DraftKings CEO Jason Robins Fires Back at Short Seller Chanos, Says Claims Are Baseless

Posted on: December 3, 2021, 09:53h. 

Last updated on: December 3, 2021, 01:37h.

DraftKings CEO Jason Robins is clapping back at Kynikos Associates founder Jim Chanos, who yesterday revealed a short position in the online sportsbook operator.

Robins Chanos
DraftKings CEO Jason Robins, seen above, responds to short-seller Jim Chanos. Robins says Chanos is off base in his bearish thesis on DraftKings stock. (Image: Fox Business)

On Thursday, Chanos noted he’s short richly valued emerging growth stocks that aren’t profitable, including DoorDash (NYSE:DASH) and DraftKings. Specific to the gaming company, the Kynikos boss said the business model is flawed and the operator is destined to continue losing money.

If you quadrupled DraftKings’ revenues and gross profits and every state has sports betting and then some, and it grows and you take their marketing spend — which is currently over 100% of revenues — you take it to 10% of revenues, which is their target. And you keep the overhead at today’s level — you don’t add anything. DraftKings would still be losing $200 million a quarter or $800 million a year,” Chanos said.

He adds that DraftKings is trading at 30x revenue — an assertion Robins takes issue with.

‘Some People Will Say Anything…’

Chanos made his comments in a CNBC interview on Thursday and the financial news network earlier today gave Robins a chance to address the claims.

In roughly 21 months as a standalone public company, DraftKings experienced periods of being heavily shorted, and the company doesn’t have a history of directly commenting on those scenarios, making Robins’ retorts to Chanos somewhat unique.

Some people will say anything to make a buck,” the DraftKings CEO and co-founder told CNBC. “Obviously, it’s annoying when people come and make stuff up and do that at their own service, but not much you can do about it.”

At least for today, Chanos is winning this round. Shares of DraftKings are lower by 9.33 percent on volume that’s already at the daily average. That is adding to what’s been a miserable stretch for the stock, as it shed 34.24 percent over the past month.

Robins maintains his company can achieve state-level profitability within two to three years of entering each new market. He adds that the operator is focusing on building “a great company over the long term.”

Not First Gaming CEO to Clap Back at Chanos

Robins isn’t the first chief executive officer in the gaming industry to respond to Chanos being short his company’s stock.
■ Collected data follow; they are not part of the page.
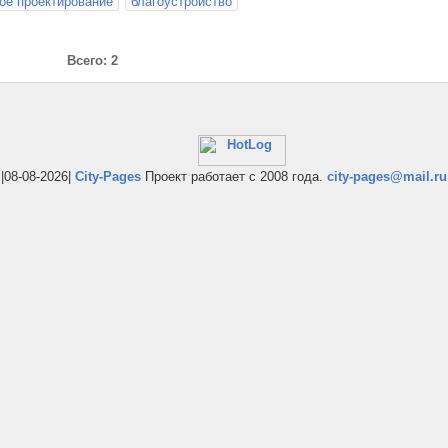
е проектирование
благоустройство
Всего: 2
|08-08-2026|
City-Pages
Проект работает с 2008 года.
city-pages@mail.ru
In September, Kynikos revealed a bearish position in Wynn Resorts (NASDAQ:WYNN), with Chanos saying the stock is overvalued even when excluding Macau concession renewal risk.

Although he didn’t go as far as Robins did, Wynn CEO Matt Maddox did note Chanos is off base in his bearish thesis, and that it was unlikely the short seller read a consultation report outlining new gaming regulations in Macau.